Source information:

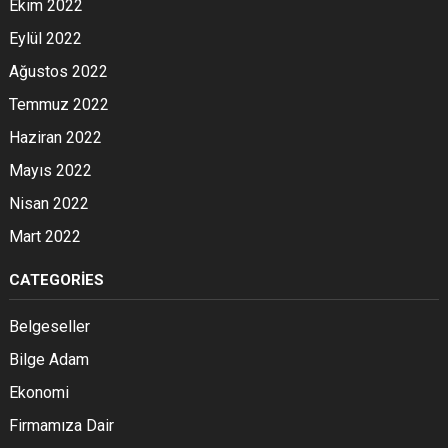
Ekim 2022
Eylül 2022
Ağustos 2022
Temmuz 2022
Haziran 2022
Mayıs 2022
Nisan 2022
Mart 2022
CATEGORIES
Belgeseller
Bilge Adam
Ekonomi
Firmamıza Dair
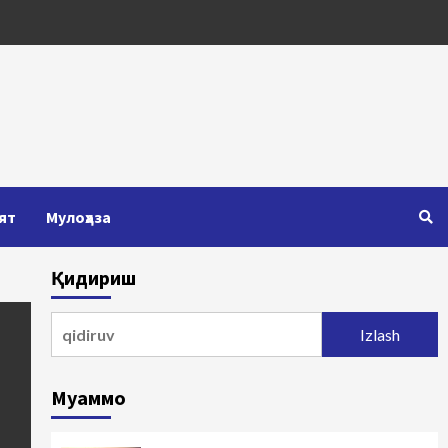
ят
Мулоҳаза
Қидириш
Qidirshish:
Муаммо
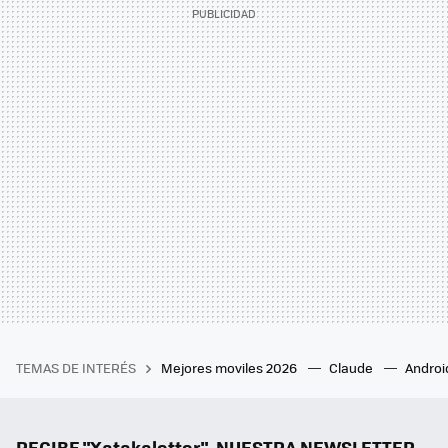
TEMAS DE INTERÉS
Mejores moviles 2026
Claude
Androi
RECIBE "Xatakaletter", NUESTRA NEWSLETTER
==
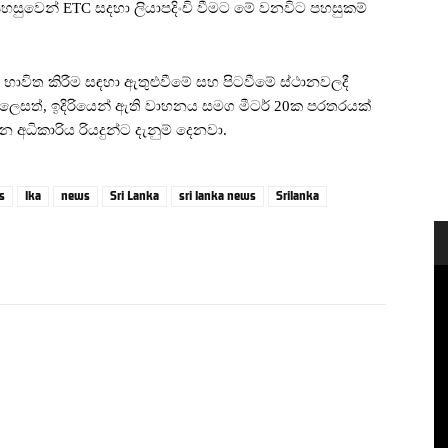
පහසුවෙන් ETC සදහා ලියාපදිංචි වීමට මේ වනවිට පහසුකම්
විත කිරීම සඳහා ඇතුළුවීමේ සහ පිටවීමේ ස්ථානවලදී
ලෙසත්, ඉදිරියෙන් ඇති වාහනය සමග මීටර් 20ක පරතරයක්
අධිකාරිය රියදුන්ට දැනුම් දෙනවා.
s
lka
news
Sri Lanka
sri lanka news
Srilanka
* * *
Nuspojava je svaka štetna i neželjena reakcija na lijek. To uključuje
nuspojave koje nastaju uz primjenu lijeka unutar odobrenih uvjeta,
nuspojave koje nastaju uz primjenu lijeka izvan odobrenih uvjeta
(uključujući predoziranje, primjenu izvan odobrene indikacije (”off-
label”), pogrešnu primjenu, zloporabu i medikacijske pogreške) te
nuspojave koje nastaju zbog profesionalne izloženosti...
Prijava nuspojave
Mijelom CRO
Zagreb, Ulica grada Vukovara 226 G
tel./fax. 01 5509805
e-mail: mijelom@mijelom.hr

Your goal:
The lines sought are those in the data above that include the string "odobrenih"; copy each one.

Response area:
nuspojave koje nastaju uz primjenu lijeka unutar odobrenih uvjeta,
nuspojave koje nastaju uz primjenu lijeka izvan odobrenih uvjeta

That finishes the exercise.